TensorRT icon indicating copy to clipboard operation
TensorRT copied to clipboard

🐛 [Bug] Torch-TensorRT doesn't support timm nfnet

Open xuzhao9 opened this issue 3 years ago • 6 comments

Bug Description

Program crashes when running the following benchmarking script:

import torch
import torch_tensorrt
import timm
import time
import numpy as np
import torch.backends.cudnn as cudnn

torch.hub._validate_not_a_forked_repo=lambda a,b,c: True

nfnet = timm.create_model('dm_nfnet_f0',pretrained=True)

model = nfnet.eval().to("cuda")
detections_batch = model(torch.randn(128, 3, 224, 224).to("cuda"))
detections_batch.shape
cudnn.benchmark = True

def benchmark(model, input_shape=(1024, 3, 512, 512), dtype='fp32', nwarmup=50, nruns=1000):
    input_data = torch.randn(input_shape)
    input_data = input_data.to("cuda")
    if dtype=='fp16':
        input_data = input_data.half()

    print("Warm up ...")
    with torch.no_grad():
        for _ in range(nwarmup):
            features = model(input_data)
    torch.cuda.synchronize()
    print("Start timing ...")
    timings = []
    with torch.no_grad():
        for i in range(1, nruns+1):
            start_time = time.time()
            pred_loc  = model(input_data)
            torch.cuda.synchronize()
            end_time = time.time()
            timings.append(end_time - start_time)
            if i%10==0:
                print('Iteration %d/%d, avg batch time %.2f ms'%(i, nruns, np.mean(timings)*1000))

    print("Input shape:", input_data.size())
    print('Average throughput: %.2f images/second'%(input_shape[0]/np.mean(timings)))

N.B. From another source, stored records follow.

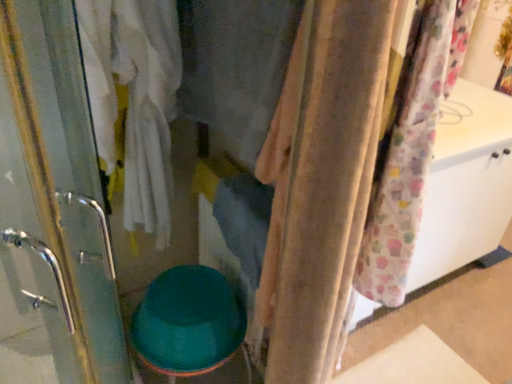 Question: Does teal glossy toilet bowl at center touch beige fabric curtain at center?

Choices:
 (A) no
 (B) yes

Answer: (A)

Question: Can you confirm if teal glossy toilet bowl at center is wider than beige fabric curtain at center?

Choices:
 (A) yes
 (B) no

Answer: (A)

Question: Considering the relative positions of teal glossy toilet bowl at center and beige fabric curtain at center in the image provided, is teal glossy toilet bowl at center to the left of beige fabric curtain at center from the viewer's perspective?

Choices:
 (A) no
 (B) yes

Answer: (B)

Question: From the image's perspective, is teal glossy toilet bowl at center under beige fabric curtain at center?

Choices:
 (A) no
 (B) yes

Answer: (B)

Question: From a real-world perspective, is teal glossy toilet bowl at center positioned over beige fabric curtain at center based on gravity?

Choices:
 (A) no
 (B) yes

Answer: (A)

Question: Based on their sizes in the image, would you say teal glossy toilet bowl at center is bigger or smaller than velvet fabric at center?

Choices:
 (A) small
 (B) big

Answer: (B)

Question: From the image's perspective, is teal glossy toilet bowl at center located above or below velvet fabric at center?

Choices:
 (A) above
 (B) below

Answer: (B)

Question: Based on their positions, is teal glossy toilet bowl at center located to the left or right of velvet fabric at center?

Choices:
 (A) left
 (B) right

Answer: (A)

Question: Is teal glossy toilet bowl at center inside the boundaries of velvet fabric at center, or outside?

Choices:
 (A) inside
 (B) outside

Answer: (B)

Question: Is teal glossy toilet bowl at center bigger or smaller than beige fabric curtain at center?

Choices:
 (A) big
 (B) small

Answer: (A)

Question: From the image's perspective, relative to beige fabric curtain at center, is teal glossy toilet bowl at center above or below?

Choices:
 (A) below
 (B) above

Answer: (A)

Question: In terms of width, does teal glossy toilet bowl at center look wider or thinner when compared to beige fabric curtain at center?

Choices:
 (A) thin
 (B) wide

Answer: (B)

Question: Choose the correct answer: Is teal glossy toilet bowl at center inside beige fabric curtain at center or outside it?

Choices:
 (A) inside
 (B) outside

Answer: (B)

Question: Considering the positions of velvet fabric at center and beige fabric curtain at center in the image, is velvet fabric at center wider or thinner than beige fabric curtain at center?

Choices:
 (A) wide
 (B) thin

Answer: (B)

Question: Looking at the image, does velvet fabric at center seem bigger or smaller compared to beige fabric curtain at center?

Choices:
 (A) small
 (B) big

Answer: (A)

trt_model = torch_tensorrt.compile(model,
    inputs= [torch_tensorrt.Input((1, 3, 224, 224))],
    enabled_precisions= { torch_tensorrt.dtype.half} # Run with FP16
)
benchmark(trt_model, input_shape=(1, 3, 224, 224), nruns=100, dtype="fp16")

To Reproduce

Steps to reproduce the behavior:

  1. Run the script
  2. Error message:
WARNING: [Torch-TensorRT] - Cannot infer input type from calcuations in graph for input x.1. Assuming it is Float32. If not, specify input type explicity
ERROR: [Torch-TensorRT] - Unsupported operator: aten::ceil.float(float a) -> (int)
  File "/data/home/xzhao9/cluster/miniconda3/envs/py38/lib/python3.8/site-packages/timm/models/layers/padding.py", line 19
def get_same_padding(x: int, k: int, s: int, d: int):
    return max((math.ceil(x / s) - 1) * s + (k - 1) * d + 1 - x, 0)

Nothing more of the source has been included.